Task to complete ▸
Below are the records; repeat exactly their lines between the line holding "Contacto con nosotros (402, 2437)" and the line holding "[Suchen] (478, 585)", inclusive, skipping the pictures.

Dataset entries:
==================================================
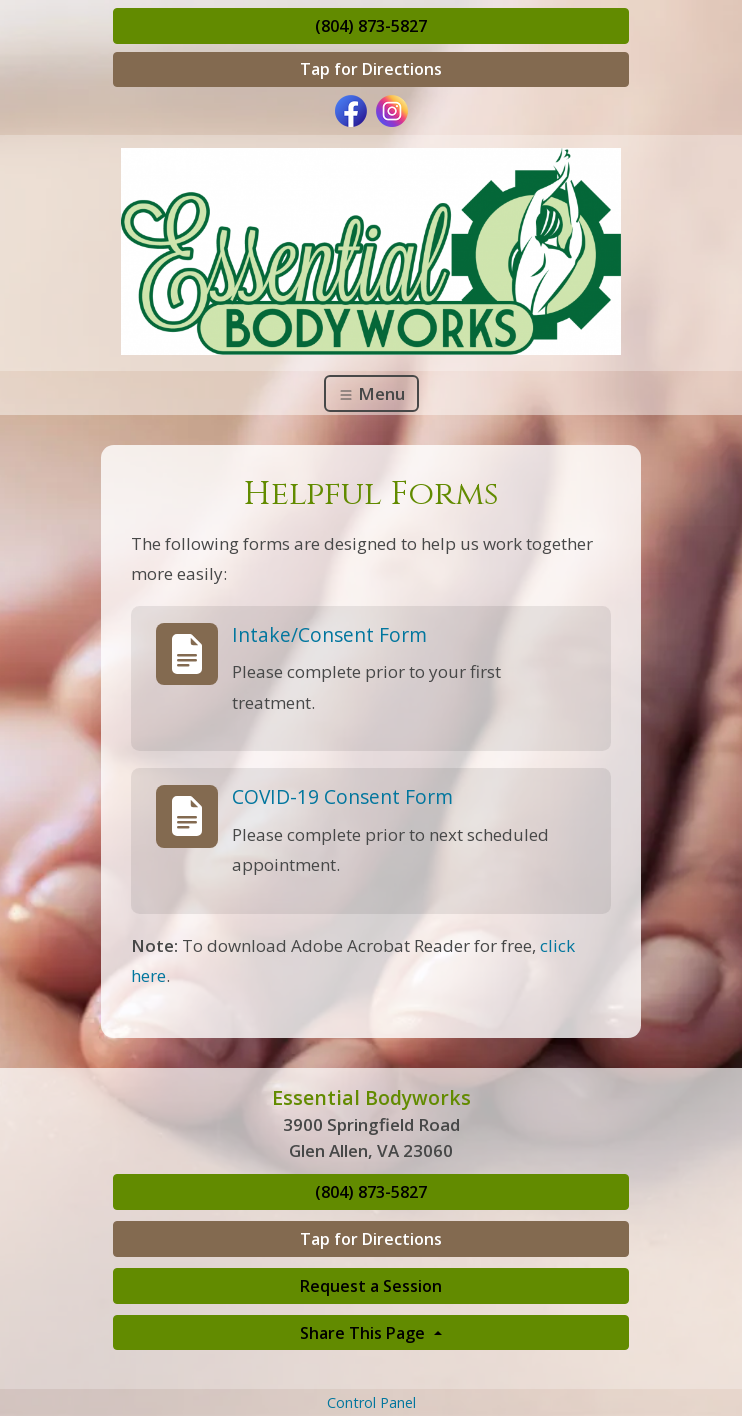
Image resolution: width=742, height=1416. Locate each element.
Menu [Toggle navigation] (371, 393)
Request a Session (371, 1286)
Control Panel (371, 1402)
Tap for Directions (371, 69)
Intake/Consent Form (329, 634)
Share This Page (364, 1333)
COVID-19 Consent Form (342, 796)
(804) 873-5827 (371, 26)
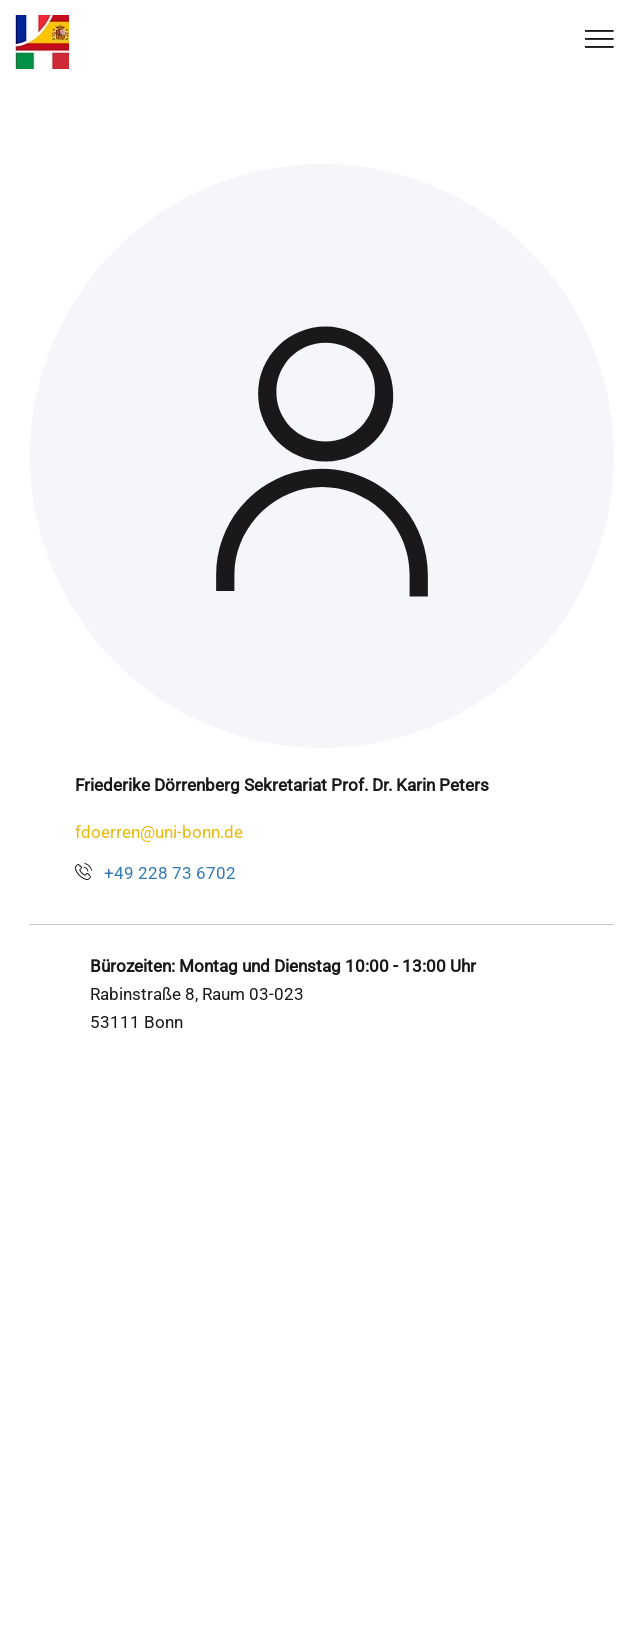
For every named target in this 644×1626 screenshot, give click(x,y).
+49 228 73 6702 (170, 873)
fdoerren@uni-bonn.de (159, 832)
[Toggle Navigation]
==================================================
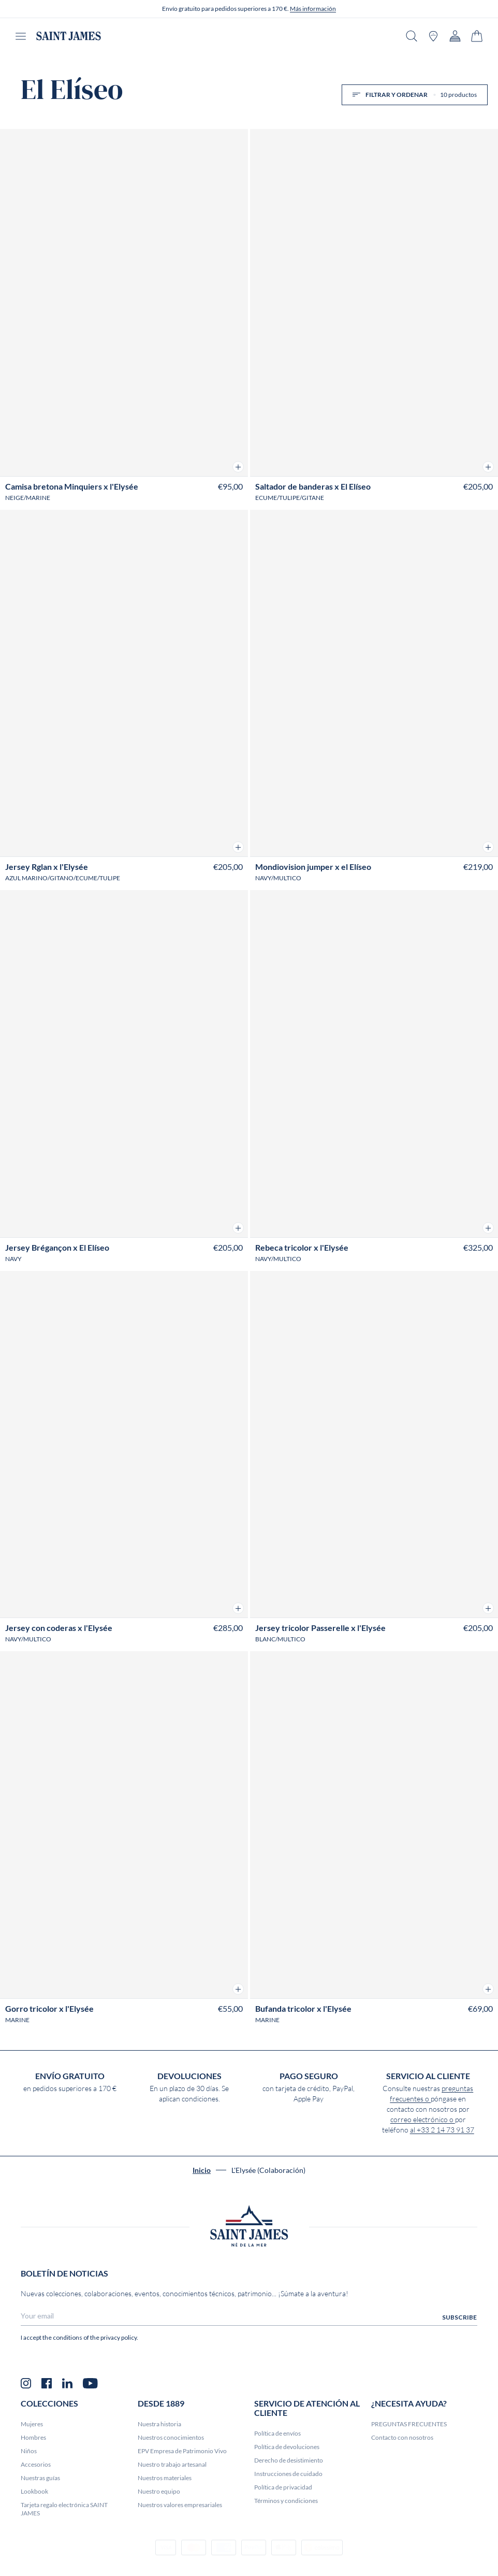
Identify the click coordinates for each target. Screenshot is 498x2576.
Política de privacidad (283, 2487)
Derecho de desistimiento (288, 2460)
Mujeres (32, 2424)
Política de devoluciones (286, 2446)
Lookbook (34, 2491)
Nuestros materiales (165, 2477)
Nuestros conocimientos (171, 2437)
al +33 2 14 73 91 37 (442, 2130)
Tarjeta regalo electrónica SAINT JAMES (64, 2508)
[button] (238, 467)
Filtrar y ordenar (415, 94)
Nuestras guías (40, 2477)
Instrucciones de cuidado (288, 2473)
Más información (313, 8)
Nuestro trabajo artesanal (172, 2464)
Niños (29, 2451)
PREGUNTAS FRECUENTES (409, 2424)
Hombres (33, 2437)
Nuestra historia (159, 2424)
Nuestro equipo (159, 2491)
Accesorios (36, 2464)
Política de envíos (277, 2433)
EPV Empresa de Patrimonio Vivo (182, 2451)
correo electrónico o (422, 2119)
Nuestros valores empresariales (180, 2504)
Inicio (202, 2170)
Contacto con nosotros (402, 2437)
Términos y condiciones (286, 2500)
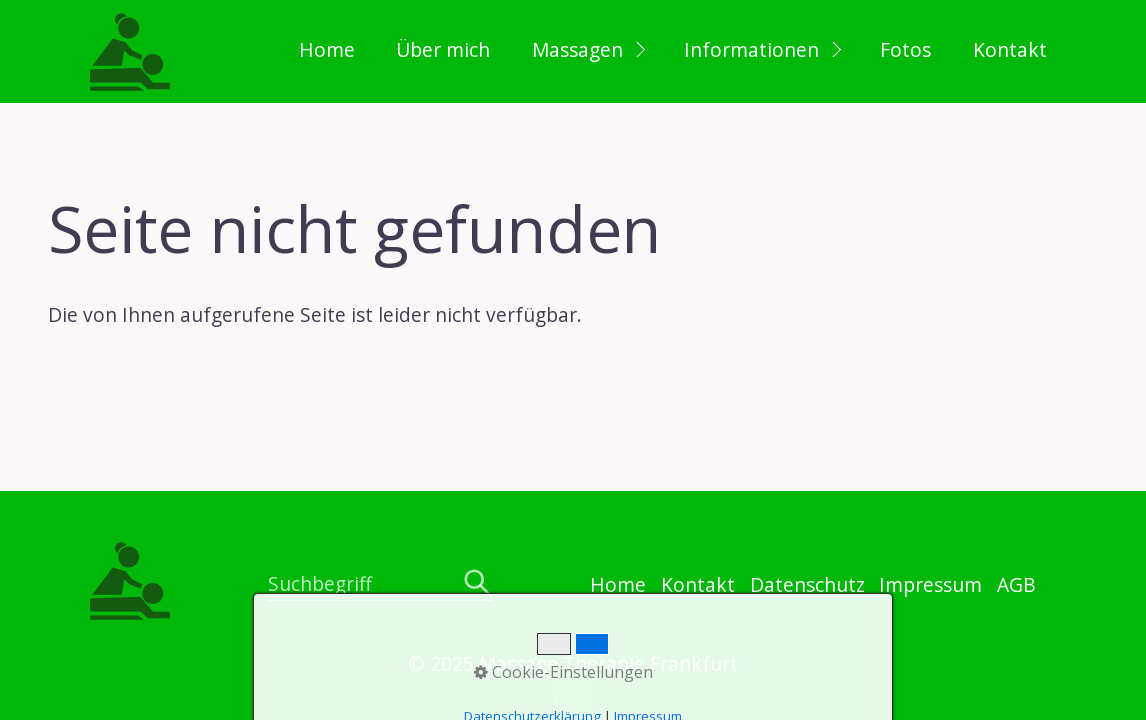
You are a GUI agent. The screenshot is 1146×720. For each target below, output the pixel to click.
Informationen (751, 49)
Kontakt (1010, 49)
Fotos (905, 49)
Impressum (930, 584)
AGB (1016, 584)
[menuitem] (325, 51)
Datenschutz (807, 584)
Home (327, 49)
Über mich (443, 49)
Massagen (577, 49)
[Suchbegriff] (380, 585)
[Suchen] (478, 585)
==================================================
Solved problem ▸
Contacto con nosotros (402, 2437)
Términos y condiciones (286, 2500)
You are a GUI agent. The screenshot is 1146×720. For each target below, output the pixel to click.
Informationen (751, 49)
Kontakt (1010, 49)
Fotos (905, 49)
Impressum (930, 584)
AGB (1016, 584)
[menuitem] (325, 51)
Datenschutz (807, 584)
Home (327, 49)
Über mich (443, 49)
Massagen (577, 49)
[Suchbegriff] (380, 585)
[Suchen] (478, 585)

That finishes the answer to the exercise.